Novartis Prize for Basic Immunology
"The fundamental discovery by Drs. Mossman and Coffman of the specific types of T cells that helped either cellular or humoral (antibody-mediated) immunity revolutionized our understanding of how the immune system works, and led to major advances in designing therapies for infectious, inflammatory and allergic diseases and in vaccine design," said Dhaval Patel, Head, Novartis Institutes for Biological Research Europe and Global Head of Autoimmunity, Transplantation and Immunology.
yes, the question is; how would that play out with GSK (a huge competitor to Novartis) as they already have some level of partnership with DVAX. Imo if any buy out to happen that'd be by GSK. What do you think?
So far, 2 times into the breach against the FDA and 2 times repelled back.
If it were a company of soldiers being sent in to take some town, hill or position, it would be pretty costly at this point; possibly prohibitively so. It should at least make any leader stop and think before ordering a 3rd assault (unless of course, the leader was sent there to kill or waste his own resources, or to make sure that any attempts were never to be successful).

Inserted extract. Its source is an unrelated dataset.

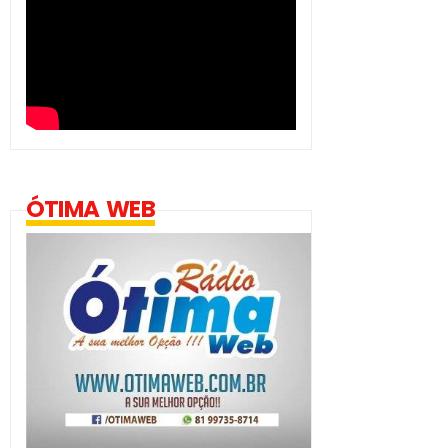
ÓTIMA WEB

There are other costs (than lives) at stake here as well. Trials aren't cheap affairs or arranged, planned and run simply either.
For Dynavax to use their heads (and Heplisav) as some battering ram and attempt to ram it down the FDA's throat is a pretty sorry approach
The FDA (controlled by GSK or not) is a thinking group; it's full of doctors and run by doctors with thei backing of the US government. .
Dynavax is supposed to be "medical-degree heavy " as well; and it surely ain't run by the Marine Corps.
All those doctors and other smarty pants in the company need to use those brains for more than a hat rack (or a battering ram) and come up with and employ some flanking manuever around GSK and the FDA.
If it all hangs on Heplisav, then it may never get there; because, like I wrote, 2 times into the breach and 2 times thrown back.
Zero for 2 (0 for 2) aren't good odds OR a hitting percentage OR a ball / strike count.
If Dynavax is this far behind in the strike count in their present at-bat, then they 'd better change their hitting strategy quickly, because it looks like they're down to their last strike.
No longer listed in the pipeline; the "disappearance without a peep" discussed a while back; given recent events, perhaps we should have taken that "disappearance without a peep" more seriously; i.e. taken it as a substantial negative indicator.